Noutra frente, a aquisição do sistema cirúrgico robótico, orçado em cerca de 1,8 milhões de euros, marca uma viragem estratégica. Colocará a instituição num nicho restrito do Serviço Nacional de Saúde que pratica cirurgia robótica, uma técnica associada a uma precisão aumentada e a uma menor invasividade. O robot, que será partilhado por especialidades como Urologia, Cirurgia Geral e Ginecologia, promete encurtar o período de internamento dos doentes, reduzir o risco de complicações pós-operatórias e, não menos relevante, contribuir para o desgaste das listas de espera.
A ULS do Oeste, que resultou da fusão do Centro Hospitalar do Oeste com os Agrupamentos de Centros de Saúde do Oeste Norte e Oeste Sul, serve uma população de mais de 235 mil habitantes distribuídos por nove concelhos.

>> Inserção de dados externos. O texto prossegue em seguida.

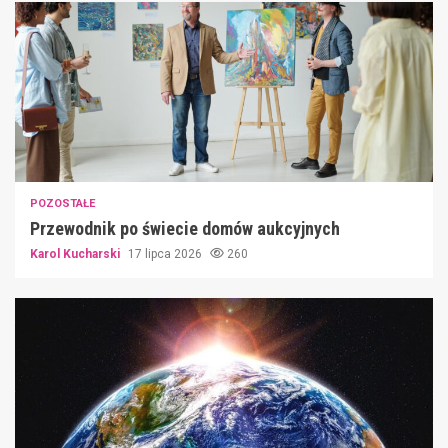
POZOSTAŁE
Przewodnik po świecie domów aukcyjnych
Karol Kucharski
17 lipca 2026
260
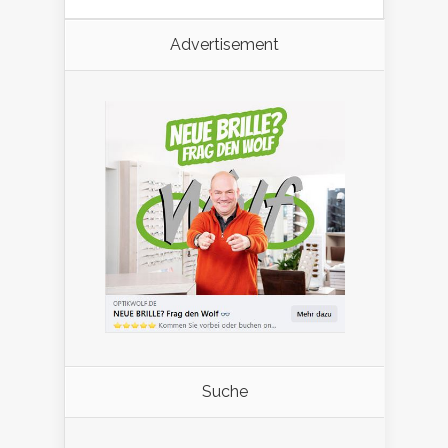
Advertisement
Suche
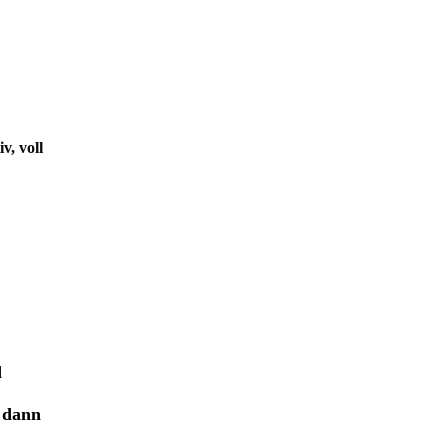
v, voll
d
a dann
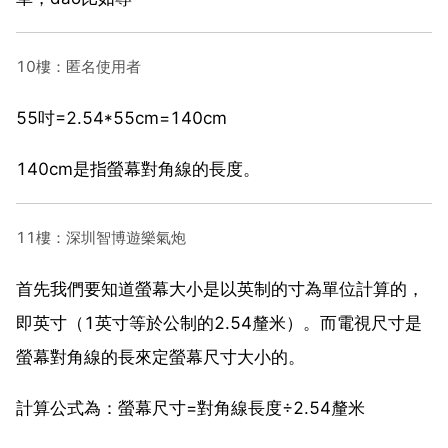
10樓：匿名使用者
55吋=2.54*55cm=140cm
140cm是指螢幕對角線的長度。
11樓：深圳智博遊樂氣炮
首先我們要知道螢幕大小是以英制的寸為單位計算的，
即英寸（1英寸等於公制的2.54釐米）。而電視尺寸是
螢幕對角線的長來定螢幕尺寸大小的。
計算公式為：螢幕尺寸=對角線長度÷2.54釐米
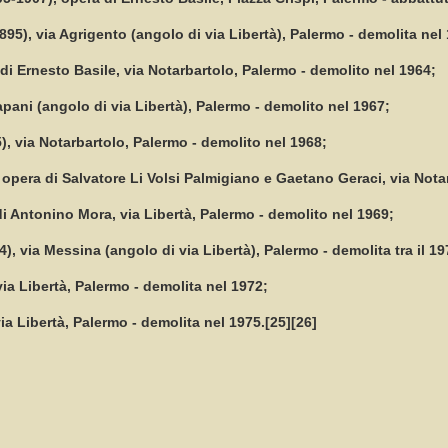
95), via Agrigento (angolo di via Libertà), Palermo - demolita nel
 di Ernesto Basile, via Notarbartolo, Palermo - demolito nel 1964;
rapani (angolo di via Libertà), Palermo - demolito nel 1967;
), via Notarbartolo, Palermo - demolito nel 1968;
, opera di Salvatore Li Volsi Palmigiano e Gaetano Geraci, via Nota
 di Antonino Mora, via Libertà, Palermo - demolito nel 1969;
4), via Messina (angolo di via Libertà), Palermo - demolita tra il 19
via Libertà, Palermo - demolita nel 1972;
 via Libertà, Palermo - demolita nel 1975.[25][26]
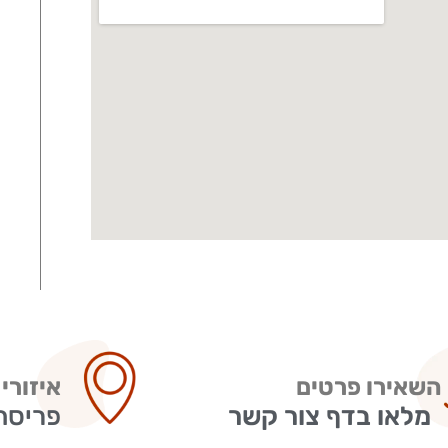
השאירו פרטים
איזורי
מלאו בדף צור קשר
פריסה א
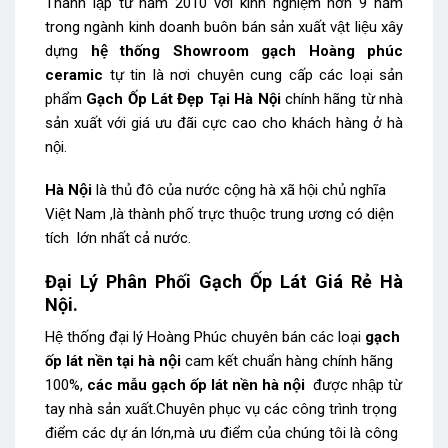
Thành lập từ năm 2010 với kinh nghiệm hơn 9 năm
trong ngành kinh doanh buôn bán sản xuất vật liệu xây
dựng
hệ thống Showroom gạch Hoàng phúc
ceramic
tự tin là nơi chuyên cung cấp các loại sản
phẩm
Gạch Ốp Lát Đẹp Tại Hà Nội
chính hãng từ nhà
sản xuất với giá ưu đãi cực cao cho khách hàng ở hà
nội.
Hà Nội
là thủ đô của nước cộng hà xã hội chủ nghĩa
Việt Nam ,là thành phố trực thuộc trung ương có diện
tích lớn nhất cả nước.
Đại Lý Phân Phối Gạch Ốp Lát Giá Rẻ Hà
Nội.
Hệ thống đại lý Hoàng Phúc chuyên bán các loại
gạch
ốp lát nền tại
hà nội
cam kết chuẩn hàng chính hãng
100%,
các mẫu gạch ốp lát nền hà nội
được nhập từ
tay nhà sản xuất.Chuyên phục vụ các công trình trọng
điểm các dự án lớn,mà ưu điểm của chúng tôi là công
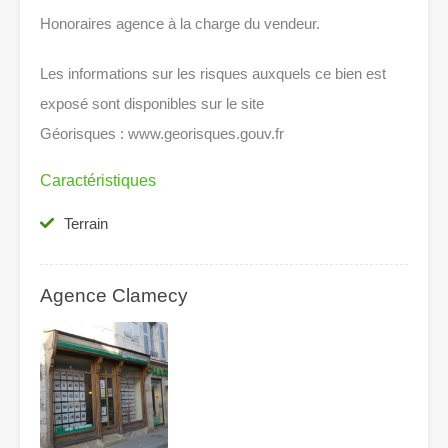
Honoraires agence à la charge du vendeur.
Les informations sur les risques auxquels ce bien est
exposé sont disponibles sur le site
Géorisques : www.georisques.gouv.fr
Caractéristiques
Terrain
Agence Clamecy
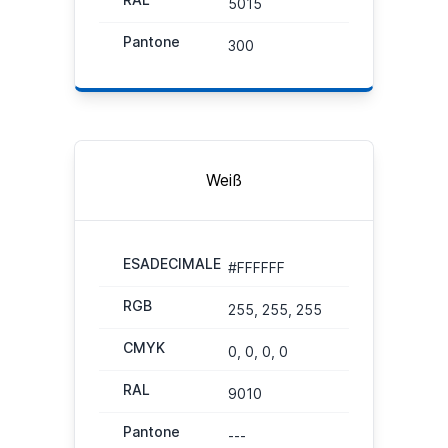
5015
Pantone
300
Weiß
ESADECIMALE
#FFFFFF
RGB
255, 255, 255
CMYK
0, 0, 0, 0
RAL
9010
Pantone
---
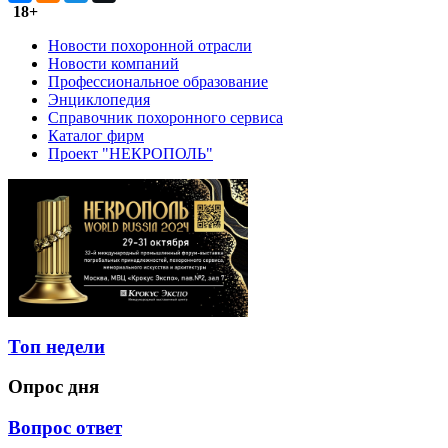
18+
Новости похоронной отрасли
Новости компаний
Профессиональное образование
Энциклопедия
Справочник похоронного сервиса
Каталог фирм
Проект "НЕКРОПОЛЬ"
Топ недели
Опрос дня
Вопрос ответ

A aposta nestas tecnologias surge, assim, como um intento claro de consolidar a resposta hospitalar numa região geograficamente dispersa, tentando travar o habitual fluxo de doentes para os grandes centros urbanos. A modernização do parque tecnológico é, pois, encarada não como um mero capricho, mas como uma condição fundamental para a sustentabilidade do serviço público de saúde nesta parcela do território.